Obama’s ‘you didn’t build it’ slip and Romney’s possible Veep picks
Can you imagine FDR, JFK, or LBJ uttering the now infamous phrase turned by BHO last week: “If you have a business — you didn’t build that”?
Seriously, sort through the names of Democratic leaders who have risen to a position of prominence at the local, state or national level — Bernie Buescher, Mark Udall, William Jefferson Clinton — and try to imagine any one of them showing the imperiousness, the audacious disconnectedness to ever wag their finger in the face of the shareholders of the American Dream and say: Hey you, it’s not yours.
Not a chance.
Jerry Stehman — you didn’t build Jerry’s Outdoor Sports. Robert Bray, Gene Taylor, Gay Johnson, Arvin the Starvin’ — all of these entrepreneurs and the millions like them across the nation through the generations were, if the president is to be believed, simply bit players in the rise of their own enterprise.
Can you imagine another politician ever thinking, much less saying, as much? N-O.
There really is no denying it: This president of ours is not from the philosophical line of Harry Truman or John Hickenlooper or Scoop Jackson or Roy Romer or the middle of the philosophical bell curve of the Democratic Party over the last 100 years.
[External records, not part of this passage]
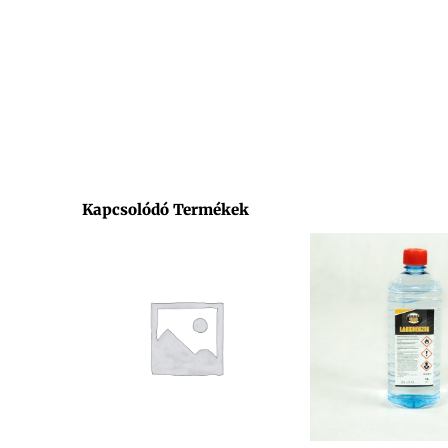
Kapcsolódó Termékek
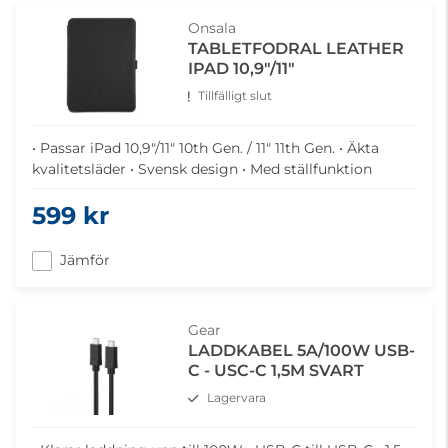
Onsala
TABLETFODRAL LEATHER
IPAD 10,9"/11"
Tillfälligt slut
• Passar iPad 10,9"/11" 10th Gen. / 11" 11th Gen. • Äkta
kvalitetsläder • Svensk design • Med ställfunktion
599 kr
Jämför
Gear
LADDKABEL 5A/100W USB-
C - USC-C 1,5M SVART
Lagervara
His brand of collectivism — his bare-naked disdain for the virtues of free enterprise and marketplace ambition — reveals a person who is not only misaligned with the historical mainline of his party, but also mystifyingly misaligned with the basic ethos of the American Dream.
Obama’s campaign team, deceitful cusses that they are, promptly sent out the political fire trucks to claim his comments were taken out of context.
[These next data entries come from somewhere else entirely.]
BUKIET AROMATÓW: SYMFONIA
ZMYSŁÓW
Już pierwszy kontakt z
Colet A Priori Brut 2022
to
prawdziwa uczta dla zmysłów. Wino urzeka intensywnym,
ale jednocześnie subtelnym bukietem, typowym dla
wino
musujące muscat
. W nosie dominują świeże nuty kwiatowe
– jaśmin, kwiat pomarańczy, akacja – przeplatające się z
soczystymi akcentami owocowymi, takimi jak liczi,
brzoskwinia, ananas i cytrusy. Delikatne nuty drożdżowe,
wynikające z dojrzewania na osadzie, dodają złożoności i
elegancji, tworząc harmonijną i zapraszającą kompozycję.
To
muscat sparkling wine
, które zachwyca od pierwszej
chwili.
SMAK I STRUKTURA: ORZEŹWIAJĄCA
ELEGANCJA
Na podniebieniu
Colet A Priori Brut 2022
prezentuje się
But, as Washington Post columnist Aaron Blake pointed out Wednesday, Obama has made a one-degree-of-separation variation of the remark before. Notably, before his stimulus bill passed, the president said “Only government can break the vicious cycles that are crippling our economy…”
Most Democrats don’t believe this any more than they believe that government is responsible for the success of small business. Obama’s gaffe didn’t put him at odds with the tea party or Mitt Romney. It put him at odds with the historical mainstream of his own party — oh, and the American Dream too.
While Obama was out trashing American entrepreneurialism, Romney has been honing in on his pick for the vice presidential nomination. Reuters is reporting that the list is three: Ohio Sen. Rob Portman, former Minnesota Gov. Tim Pawlenty, and Louisiana Gov. Bobby Jindal. A fourth candidate, former Secretary of State Condolezza Rice, is also apparently under serious contention, but less likely than the Reuters-listed three.
The money favorite appears to be Rob Portman, a policy wonk and intellectually formidable senator, former congressman and senior hand in the Bush administration. His home state is pivotal Ohio.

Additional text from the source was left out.